Defending champion Aaron Gate will be racing in Tour de Ranges for the 7th time in the 10 year history of the event on 12 January 2019.
Gate has come off wins in Europe, with a stand out being his win in the King of the Mountains points classification at the Tour of Austria in July.
He is returning to Tour de Ranges after winning in 2017 and 2018. This year he will have an opportunity to take a third consecutive win. Gate said Tour de Ranges is a race that covers a bit of everything, with some of the best scenery Auckland has to offer.
“It generally works out great timing wise too, because besides the couple of occasions it has clashed with a track cycling commitment, it’s a race that I’ve always been back in NZ for and I’m always ready to give it a nudge.”
Gate described the course as “rolling terrain, with some fast-flat sections and more climbs. Just remember to enjoy the snake hill descent after you slog your way up it!”
He said it is an event set apart from others as it offers such great scenery close to the hustle and bustle of Auckland traffic.
“Its popularity has definitely increased in NZ which is great to see, and it helps the local scene keep up with the international standard of race speeds going up and up, as bikes get more technical and training gets smarter.”
Gate’s top tips are to keep the fluid and food intake up from right at the start of the ride, to prevent running out of steam on the final run from the coast into Clevedon.
“One top tip I have learnt from someone though, is if you do think you may run short on energy – take a fiver in your pocket as they do pretty good ice creams at the Kawakawa bay dairy!”
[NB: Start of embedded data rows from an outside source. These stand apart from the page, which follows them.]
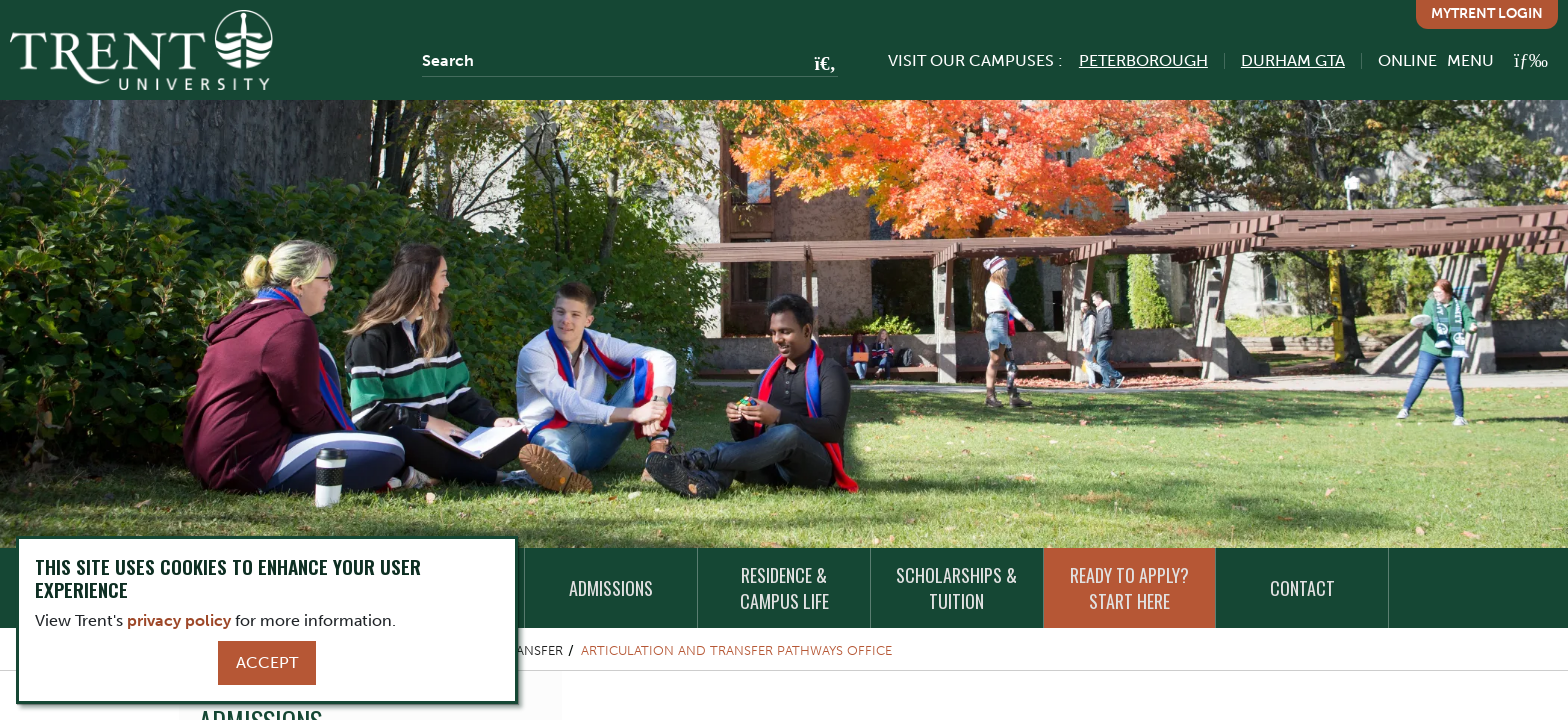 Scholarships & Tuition (956, 588)
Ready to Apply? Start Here (1129, 588)
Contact (1302, 588)
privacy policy (179, 620)
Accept (267, 662)
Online (1407, 60)
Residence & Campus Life (784, 588)
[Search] (630, 61)
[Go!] (819, 65)
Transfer (531, 650)
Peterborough (1143, 60)
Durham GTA (1293, 60)
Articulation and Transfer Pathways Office (736, 650)
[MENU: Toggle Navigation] (1497, 60)
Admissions (611, 588) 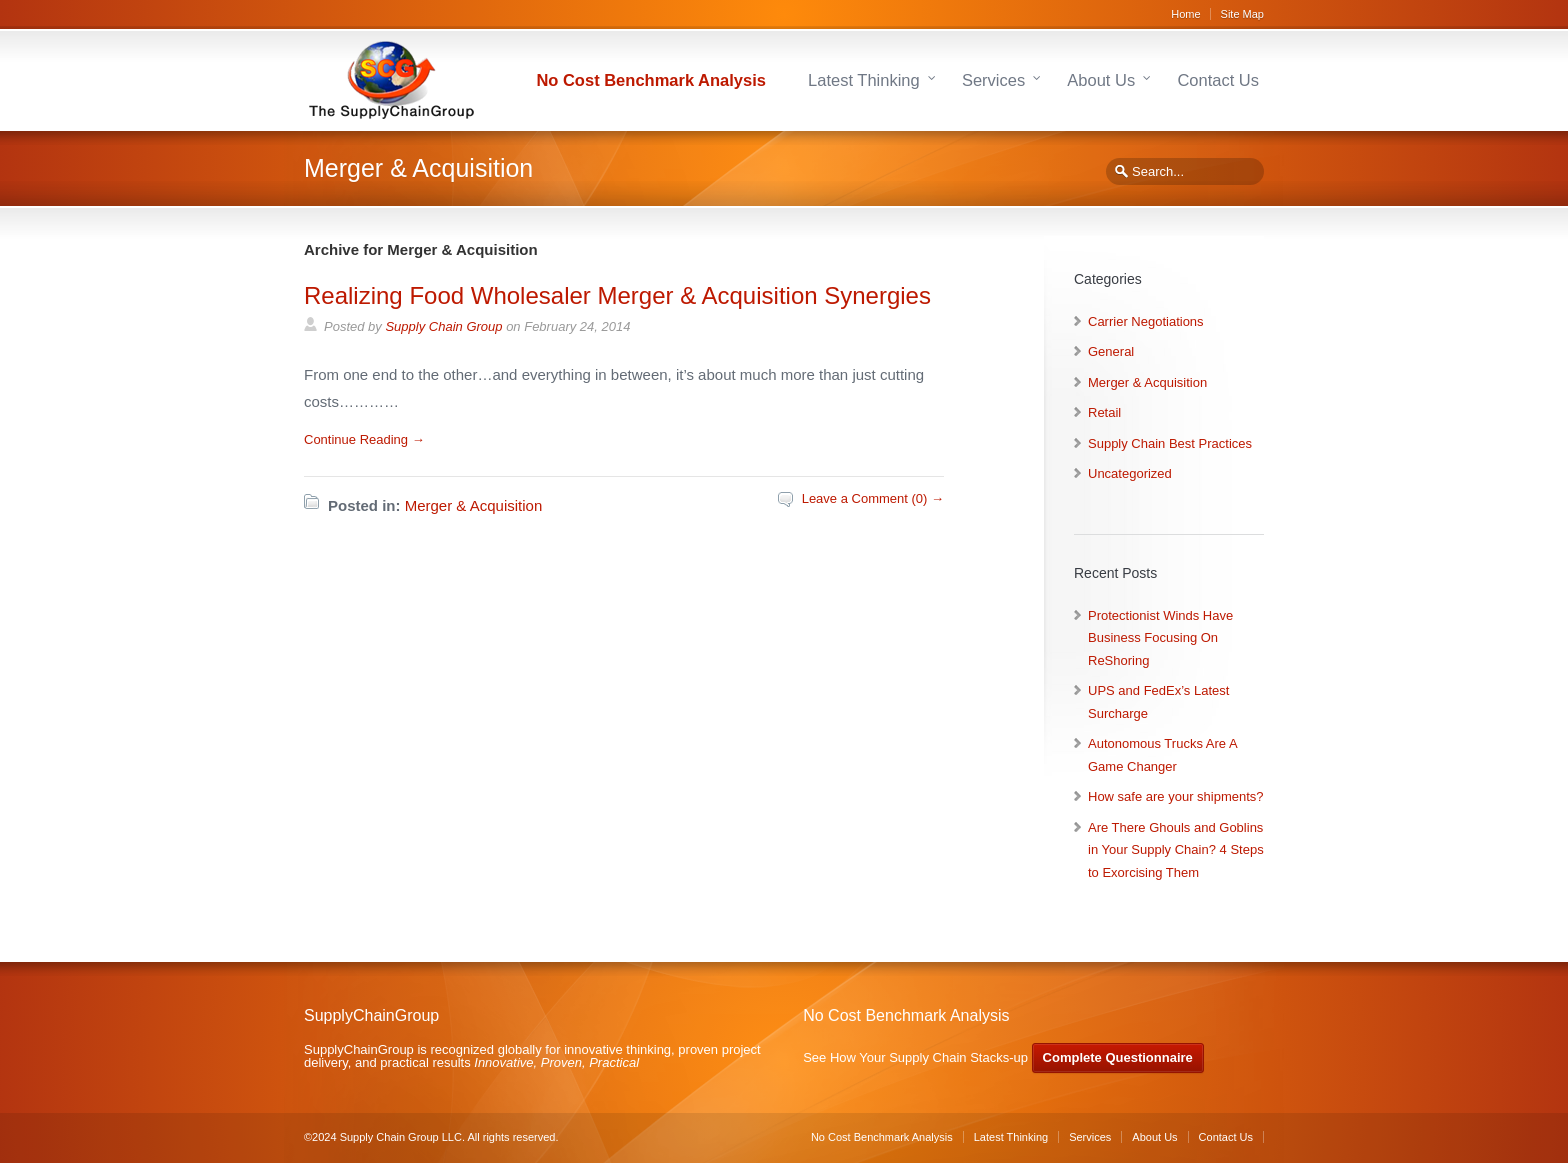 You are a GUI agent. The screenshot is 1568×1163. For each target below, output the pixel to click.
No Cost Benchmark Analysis (651, 80)
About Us (1101, 80)
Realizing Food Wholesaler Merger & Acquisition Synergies (617, 295)
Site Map (1242, 14)
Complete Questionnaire (1118, 1057)
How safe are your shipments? (1176, 796)
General (1111, 351)
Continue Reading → (364, 439)
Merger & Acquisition (474, 505)
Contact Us (1218, 80)
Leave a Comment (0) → (873, 498)
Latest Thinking (864, 80)
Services (993, 80)
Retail (1104, 412)
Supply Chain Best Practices (1170, 443)
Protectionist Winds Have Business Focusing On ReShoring (1160, 638)
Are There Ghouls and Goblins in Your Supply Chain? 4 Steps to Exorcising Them (1176, 850)
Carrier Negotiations (1146, 321)
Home (1185, 14)
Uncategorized (1130, 473)
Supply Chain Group (443, 326) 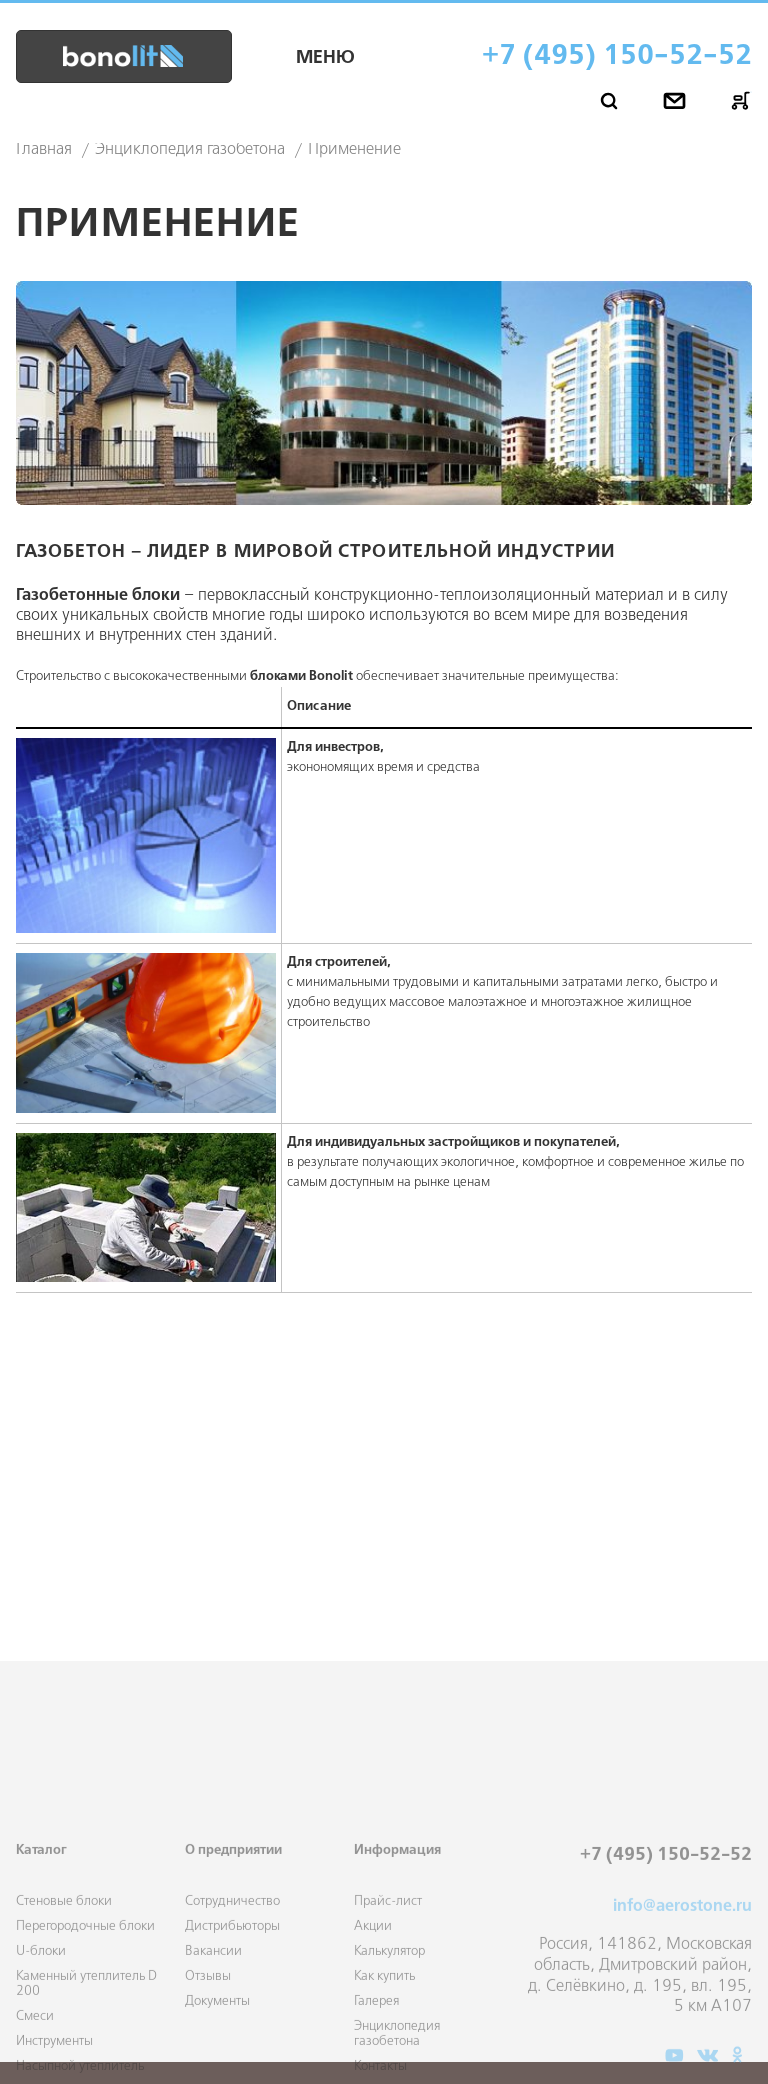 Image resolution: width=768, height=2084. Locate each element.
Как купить (384, 2035)
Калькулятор (389, 2010)
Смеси (35, 2075)
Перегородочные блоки (85, 1985)
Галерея (376, 2060)
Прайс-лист (388, 1960)
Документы (217, 2060)
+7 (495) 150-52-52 (617, 56)
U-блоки (41, 2010)
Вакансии (213, 2010)
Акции (373, 1985)
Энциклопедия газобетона (190, 150)
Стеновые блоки (64, 1960)
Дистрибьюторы (232, 1985)
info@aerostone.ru (682, 1965)
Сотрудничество (232, 1960)
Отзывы (208, 2035)
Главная (44, 150) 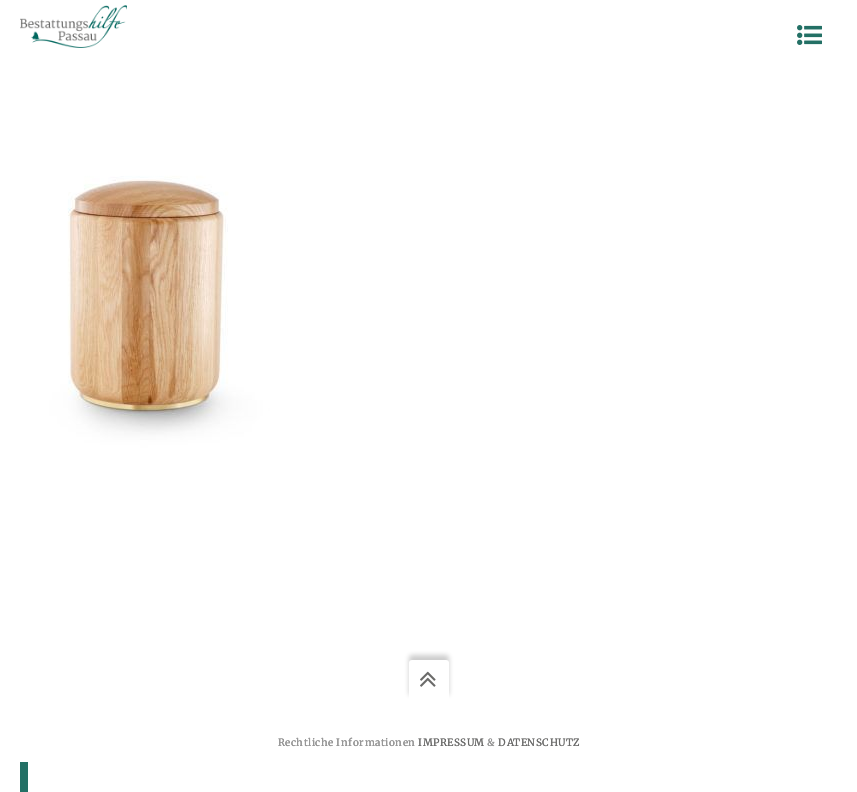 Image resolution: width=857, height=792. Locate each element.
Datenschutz (539, 742)
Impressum (451, 742) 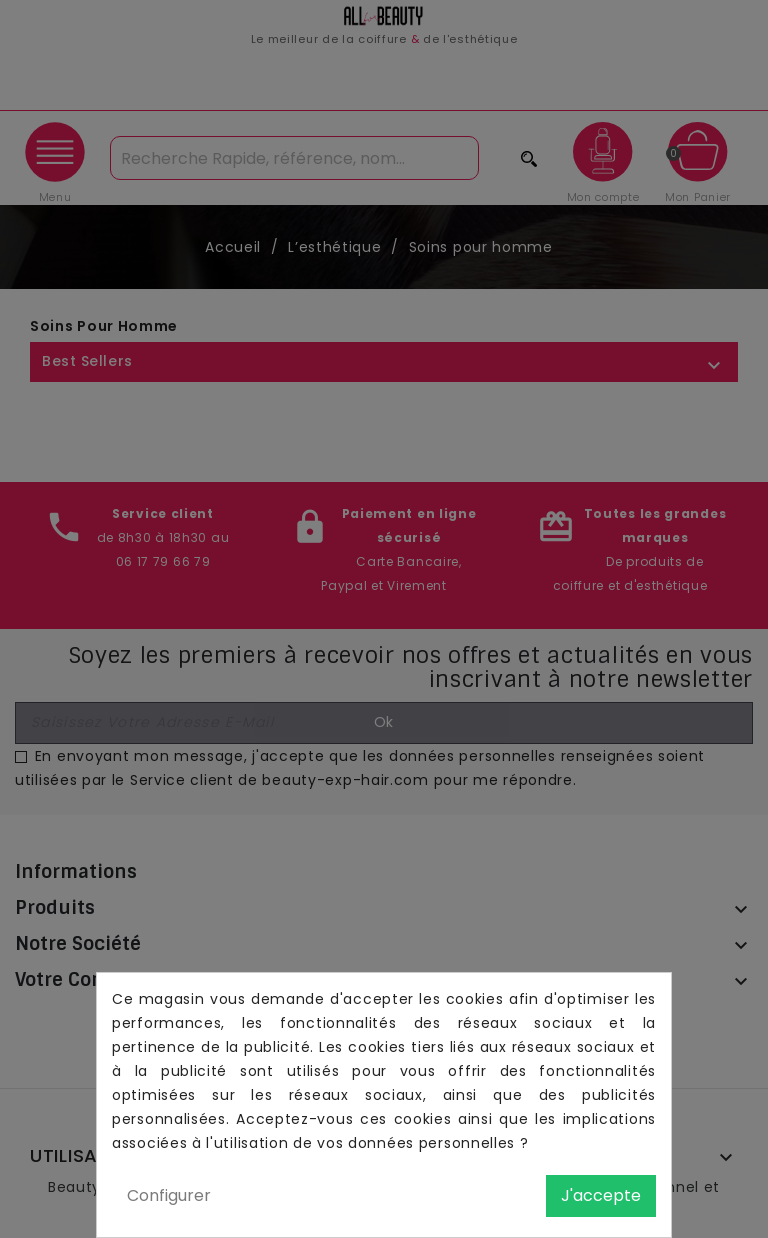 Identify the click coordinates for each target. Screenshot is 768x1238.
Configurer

Female elite athlete Georgia Danford will be riding in Tour de Ranges for the third time, after coming second in the Elite Criterium Nationals in 2018.
“I always enjoy Tour de Ranges as it is a perfect combination of rolling terrain and country roads, making for an exciting course that suits a range of riders.”
Tour de Ranges was established in 2009 and winds through the Hunua Ranges, with stunning views of the Hauraki Gulf. It was created to attract all levels of cycling ability to some of the most remarkable roads in Auckland.
Both the 110km and 30km rides are about getting out there and having a go at a road cycling event in a safe, friendly environment.
The event is under new ownership after being taken over by Nduro Events earlier this year.
Event director, Tim Farmer said he is looking forward to the 10th anniversary of the event.
“Our aim is to make it more inclusive by reintroducing female elite racing with an identical prize purse to the male category, as we see value in female cycling in NZ.”